For the nine months to September 30, 2016, the transactional exchange rate impact for the Group was favourable €320 million on revenues, adverse €524 million on costs, including a €22 million charge for the devaluation of the naira. The net adverse impact on transactions was €204 million, impacted by the weakening of the pound sterling.
At September 30, 2016, the Group's net US dollar exposure to cash flows (excluding capital expenditure) was around $1.1 billion for the remainder of the year, of which 72 per cent was hedged; and around $2.8 billion and 60 per cent for the twelve months to December 31, 2017.
The Group's euro functional subsidiaries' (Aer Lingus, Iberia, and Vueling) remaining exposure to the pound sterling was less than £14 million, and British Airways' net euro surplus was approximately €47 million.

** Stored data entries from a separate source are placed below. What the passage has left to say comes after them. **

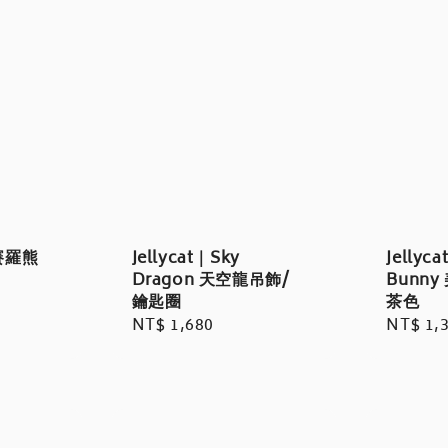
巴賽羅熊
Jellycat｜Sky
Jellyc
Dragon 天空龍吊飾/
Bunn
鑰匙圈
茶色
Regular
NT$ 1,680
Regula
NT$ 1,
price
price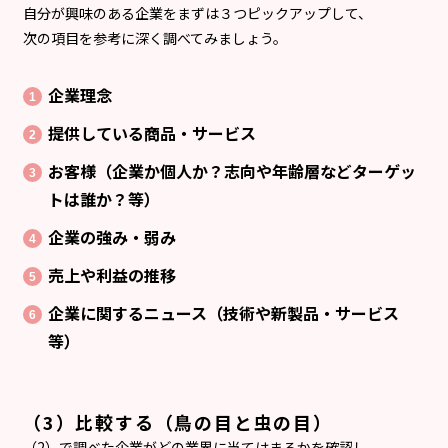
自分が興味のある企業をまずは３つピックアップして、
次の項目を参考に深く調べてみましょう。
企業理念
提供している商品・サービス
お客様（企業か個人か？志向や年齢層などターゲッ
トは誰か？等）
企業の強み・弱み
売上や利益の推移
企業に関するニュース（技術や新製品・サービス
等）
（3）比較する（鳥の目と虫の目）
（2）で調べた企業がどの業界に当てはまるかを確認し、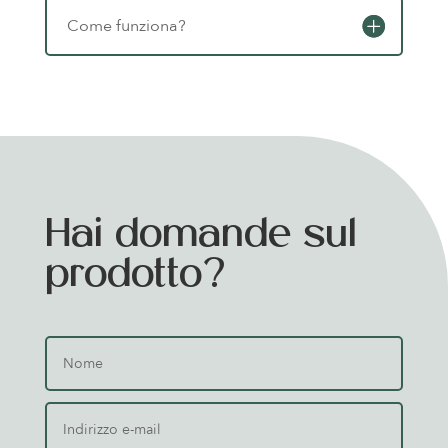
Come funziona?
Hai domande sul
prodotto?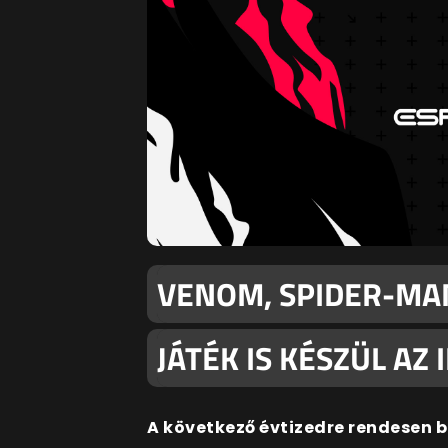
VENOM, SPIDER-MAN
JÁTÉK IS KÉSZÜL AZ
A következő évtizedre rendesen 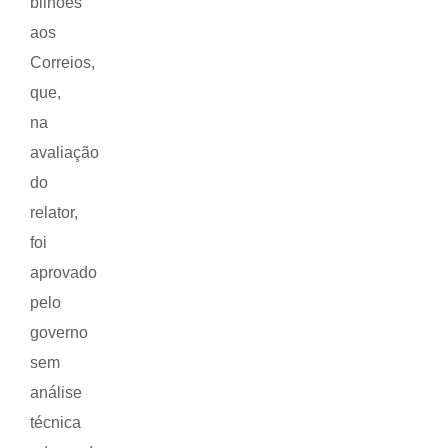
bilhões
aos
Correios,
que,
na
avaliação
do
relator,
foi
aprovado
pelo
governo
sem
análise
técnica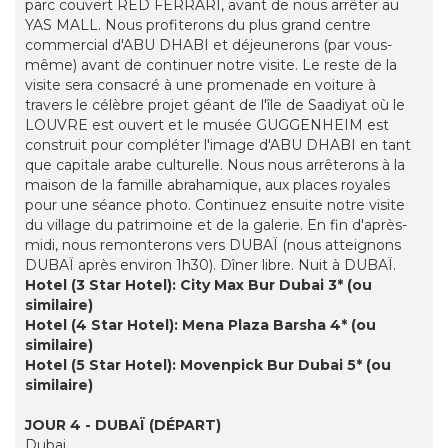
parc couvert RED FERRARI, avant de nous arrêter au
YAS MALL. Nous profiterons du plus grand centre
commercial d'ABU DHABI et déjeunerons (par vous-
même) avant de continuer notre visite. Le reste de la
visite sera consacré à une promenade en voiture à
travers le célèbre projet géant de l'île de Saadiyat où le
LOUVRE est ouvert et le musée GUGGENHEIM est
construit pour compléter l'image d'ABU DHABI en tant
que capitale arabe culturelle. Nous nous arrêterons à la
maison de la famille abrahamique, aux places royales
pour une séance photo. Continuez ensuite notre visite
du village du patrimoine et de la galerie. En fin d'après-
midi, nous remonterons vers DUBAÏ (nous atteignons
DUBAÏ après environ 1h30). Dîner libre. Nuit à DUBAÏ.
Hotel (3 Star Hotel): City Max Bur Dubai 3* (ou
similaire)
Hotel (4 Star Hotel): Mena Plaza Barsha 4* (ou
similaire)
Hotel (5 Star Hotel): Movenpick Bur Dubai 5* (ou
similaire)
JOUR 4 - DUBAÏ (DÉPART)
Dubai.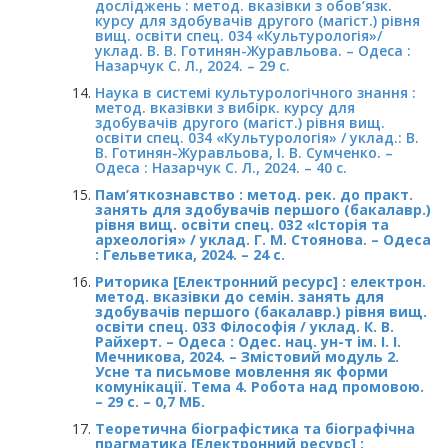
досліджень : метод. вказівки з обов’язк.
курсу для здобувачів другого (магіст.) рівня
вищ. освіти спец. 034 «Культурологія»/
уклад. В. В. Готинян-Журавльова. – Одеса :
Назарчук С. Л., 2024. – 29 с.
Наука в системі культурологічного знання :
метод. вказівки з вибірк. курсу для
здобувачів другого (магіст.) рівня вищ.
освіти спец. 034 «Культурологія» / уклад.: В.
В. Готинян-Журавльова, І. В. Сумченко. –
Одеса : Назарчук С. Л., 2024. – 40 с.
Пам’яткознавство : метод. рек. до практ.
занять для здобувачів першого (бакалавр.)
рівня вищ. освіти спец. 032 «Історія та
археологія» / уклад. Г. М. Стоянова. – Одеса
: Гельветика, 2024. – 24 с.
Риторика [Електронний ресурс] : електрон.
метод. вказівки до семін. занять для
здобувачів першого (бакалавр.) рівня вищ.
освіти спец. 033 Філософія / уклад. К. В.
Райхерт. – Одеса : Одес. нац. ун-т ім. І. І.
Мечникова, 2024. – Змістовий модуль 2.
Усне та письмове мовлення як форми
комунікації. Тема 4. Робота над промовою.
– 29 с. – 0,7 МБ.
Теоретична біографістика та біографічна
прагматика [Електронний ресурс] :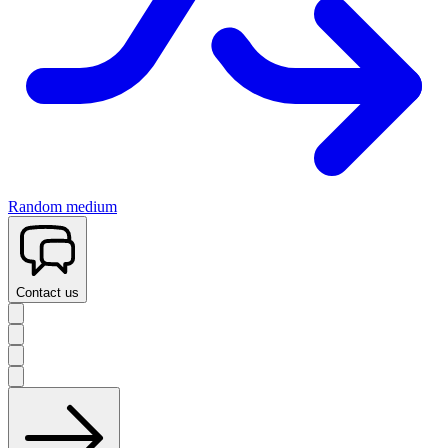
Random medium
Contact us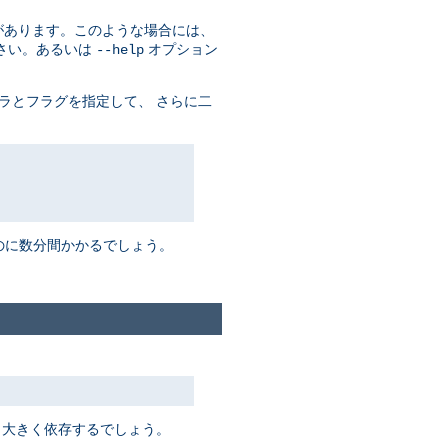
があります。このような場合には、
さい。あるいは
オプション
--help
ラとフラグを指定して、 さらに二
るのに数分間かかるでしょう。
 大きく依存するでしょう。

Translation exchange impact
IAG's results are also impacted by exchange rates used for the translation of British Airways' and Avios' financial results from sterling to the Group's reporting currency of euro. In the nine months to September 30, 2016, the Group earned 77 per cent (2015: 79 per cent) of its operating profit in pound sterling. For the full year 2015, 82 per cent of the Group's operating profit was in pound sterling.
For the nine months, the net impact of translation exchange on operating profit was €168 million adverse, with a decrease in revenues of €1,082 million and decrease in costs of €914 million.
During the period, oil prices maintained an upward trend, but were down significantly versus last year. At September 30, 2016, the Group's hedged fuel price position was 77 per cent on average for the remainder of the year, and 51 per cent on average for the twelve months to December 31, 2017.
Cash and leverage
The Group's cash position was €6,190 million up €334 million from December 31, 2015 with adverse foreign exchange of €475 million.